What we did!

This is the blog of our 12th Trip to the U.S.A.
On this trip we arrived in March and spent a week with our friends Connie NA Jim at their Bluegrass Party, in Florida.
We then flew to Phoenix, where we collected our rig and then explored Southern Arizona, from the cowboy city of Tombstone in the East, to the desert City of Yuma in the West.
Travelling north along the course of the Colorado river we visited the London Bridge at Lake Havasu before exploring the Mojave Desert, including some more of Rout 66 and Calico Ghost Town.
Moving North West through California we shared in the CBA Bluegrass Campout in Turlock, before visiting Bodega Bay to follow The Birds.
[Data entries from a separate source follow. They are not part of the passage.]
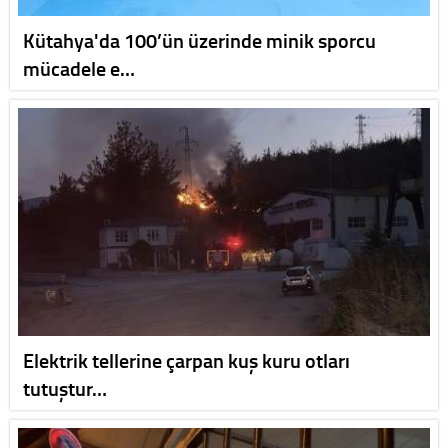
Kütahya'da 100’ün üzerinde minik sporcu
mücadele e…
Elektrik tellerine çarpan kuş kuru otları
tutuştur…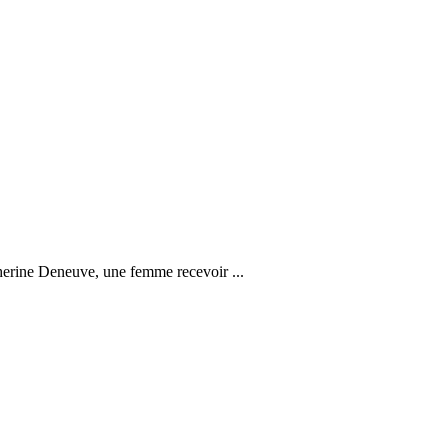
herine Deneuve, une femme recevoir ...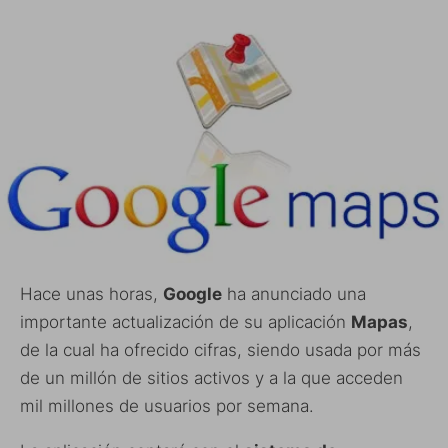
Hace unas horas,
Google
ha anunciado una
importante actualización de su aplicación
Mapas
,
de la cual ha ofrecido cifras, siendo usada por más
de un millón de sitios activos y a la que acceden
mil millones de usuarios por semana.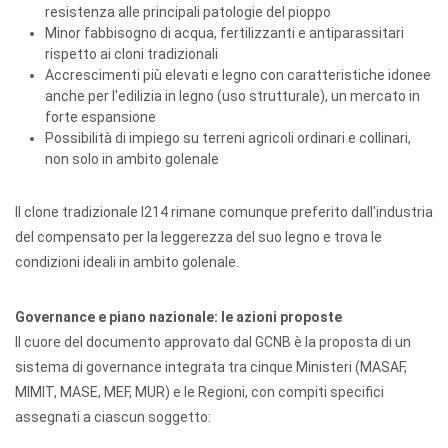
resistenza alle principali patologie del pioppo
Minor fabbisogno di acqua, fertilizzanti e antiparassitari
rispetto ai cloni tradizionali
Accrescimenti più elevati e legno con caratteristiche idonee
anche per l'edilizia in legno (uso strutturale), un mercato in
forte espansione
Possibilità di impiego su terreni agricoli ordinari e collinari,
non solo in ambito golenale
Il clone tradizionale I214 rimane comunque preferito dall'industria
del compensato per la leggerezza del suo legno e trova le
condizioni ideali in ambito golenale.
Governance e piano nazionale: le azioni proposte
Il cuore del documento approvato dal GCNB è la proposta di un
sistema di governance integrata tra cinque Ministeri (MASAF,
MIMIT, MASE, MEF, MUR) e le Regioni, con compiti specifici
assegnati a ciascun soggetto: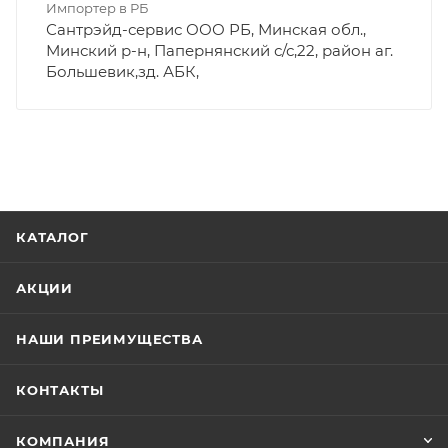
Импортер в РБ
Сантрэйд-сервис ООО РБ, Минская обл.,
Минский р-н, Папернянский с/с,22, район аг.
Большевик,зд. АБК,
КАТАЛОГ
АКЦИИ
НАШИ ПРЕИМУЩЕСТВА
КОНТАКТЫ
КОМПАНИЯ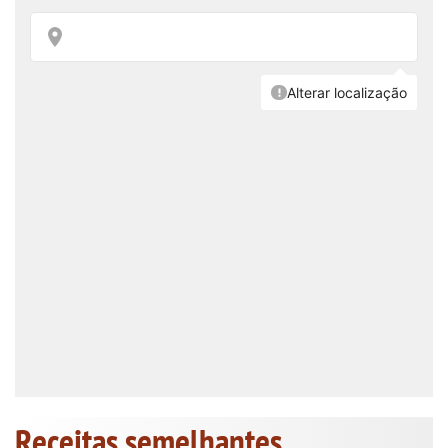
Receitas semelhantes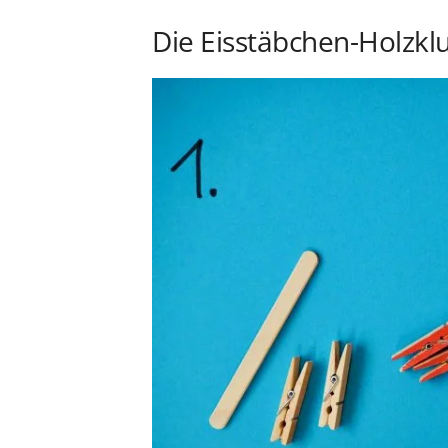
Die Eisstäbchen-Holzkl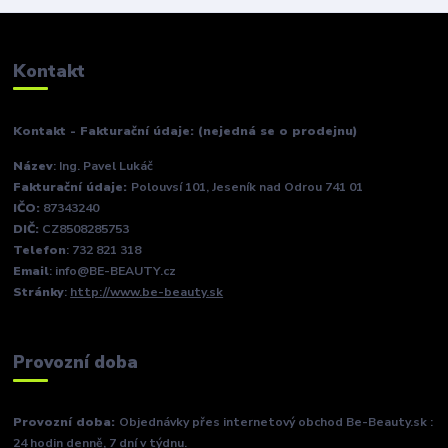
Kontakt
Kontakt - Fakturační údaje: (nejedná se o prodejnu)
Název
: Ing. Pavel Lukáč
Fakturační údaje:
Polouvsí 101, Jeseník nad Odrou 741 01
IČO:
87343240
DIČ:
CZ8508285753
Telefon
: 732 821 318
Email
: info@BE-BEAUTY.cz
Stránky
:
http://www.be-beauty.sk
Provozní doba
Provozní doba:
Objednávky přes internetový obchod Be-Beauty.sk :
24 hodin denně, 7 dní v týdnu.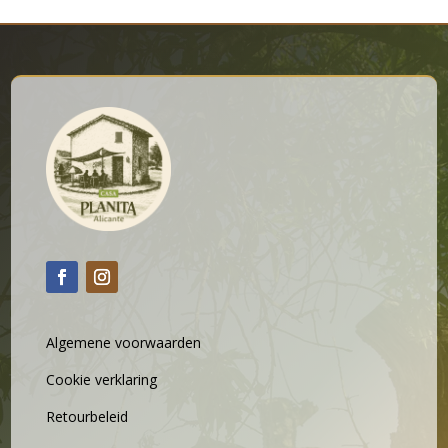
Algemene voorwaarden
Cookie verklaring
Retourbeleid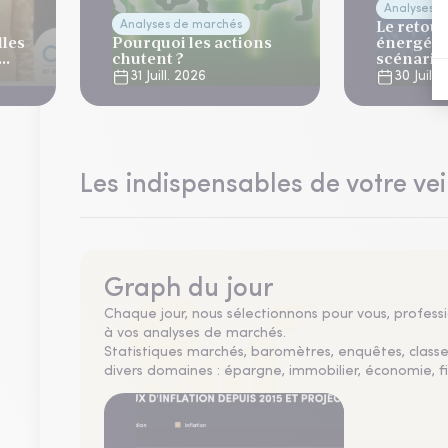
Analyses 
Le retour
Analyses de marchés
lles
Pourquoi les actions
énergéti
chutent ?
scénario
normalis
31 Juill. 2026
30 Juill.
Les indispensables de votre vei
Graph du jour
Chaque jour, nous sélectionnons pour vous, professio
à vos analyses de marchés.
Statistiques marchés, baromètres, enquêtes, clas
divers domaines : épargne, immobilier, économie, fi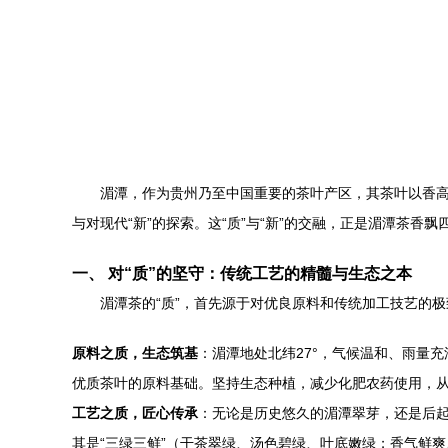
湄潭，作为贵州乃至中国重要的茶叶产区，其茶叶以香高
与对现代“新”的探索。这“质”与“新”的交融，正是湄潭茶香
一、 对“质”的坚守：传统工艺的精髓与生态之本
湄潭茶的“质”，首先源于对优良原料和传统加工技艺的
原料之质，生态筑基
：湄潭地处北纬27°，气候温和、雨量
优质茶叶的原料基础。坚持生态种植，减少化肥农药使用，从
工艺之质，匠心传承
：无论是历史悠久的湄潭翠芽，还是后起
其是“三绿三鲜”（干茶翠绿、汤色碧绿、叶底嫩绿；香气鲜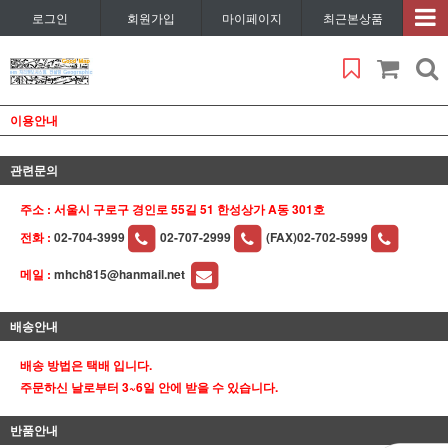
로그인
회원가입
마이페이지
최근본상품
이용안내
관련문의
주소 : 서울시 구로구 경인로 55길 51 한성상가 A동 301호
전화 :
02-704-3999
02-707-2999
(FAX)02-702-5999
메일 :
mhch815@hanmail.net
배송안내
배송 방법은 택배 입니다.
주문하신 날로부터 3~6일 안에 받을 수 있습니다.
반품안내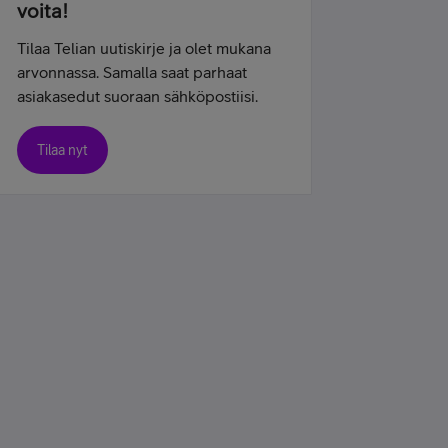
voita!
Tilaa Telian uutiskirje ja olet mukana
arvonnassa. Samalla saat parhaat
asiakasedut suoraan sähköpostiisi.
Tilaa nyt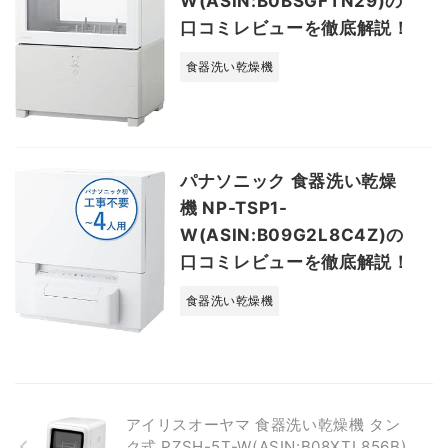
W(ASIN:B0BSGFTN29)の
口コミレビューを徹底解説！
食器洗い乾燥機
パナソニック 食器洗い乾燥
機 NP-TSP1-
W(ASIN:B09G2L8C4Z)の
口コミレビューを徹底解説！
食器洗い乾燥機
アイリスオーヤマ 食器洗い乾燥機 タン
ク式 PZSH-5T-W(ASIN:B08XTL856B)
After sampling the delights of the Napa Valley we joined in The Fiddle Convention at Cloverdale before storing our rig and returning home after seeing some friends in San Leandro, near San Francisco.
This blog gives a day to day record of many of the things we did on this trip.

Wednesday, April 10, 2013

April 4th - Buckskin Mountain and Lake Havasu

Thursday We are now heading North along the East side of the Colorado River to visit Lake Havasu. We took AZ Highway 95, which is long and very straight, cutting straight through the Yuma Army Proving Grounds to Quartzsite. (not to be confused with the CA Highway 95, which runs up the West side of the Colorado River, although at one point, in Needles they actually meet on a bridge cross the Colorado). WE now left the Sonoran Desert, seeing that last Saguaro somewhere south of Parker. We stopped just North of Parker at the very pretty AZ Buckskin Mountain state Park, right on the edge of the river. A beautiful park only marred by the enormous number of recreational boats moving up and down the river, jet skis, ski boats, pontoon boats, power boats. Good fun to watch, but a constant noise. We discovered that the river from Parker to Lake Havasu is one enormous water activity centre. Footnote. Interestingly the weather in Yuma was getting noticeably warmer, with the temp creeping above 100F, so the tourist season was winding down for the hot summer. Whereas in Parker, 150 miles North, the temperature was getting noticeably warmer, with the temperature creeping above 100F and yet the summer tourist season was just starting! Go figure. (as they say over here). Lake Havasu and its links to London On Saturday, after our two nights at Buckskin Mountain, which were very pleasant, we were ready to move on. We planned to take a very short drive to Needles, just 70 miles north, but to stop off in Lake Havasu to visit the Famous London Bridge. We found the bridge without any trouble. It was bought by a man named McCulloch in 1968 , dismantled, stone by stone, transported to the middle of the desert and rebuilt by 1971. (Now a theory exists that the guy must have been insane, can’t imagine why). Then they dug a channel beneath the bridge to connect two more bits of desert together. Then they waited until the tide came in (a bit like Noah), in the form of Lake Havasu, which is a reservoir about 50 miles long which has been made by damming the Colorado at the Parker Dam. Now the bridge sits happily spanning a beautiful blue expanse of water. A far cry from its dirty damp days in the middle of London.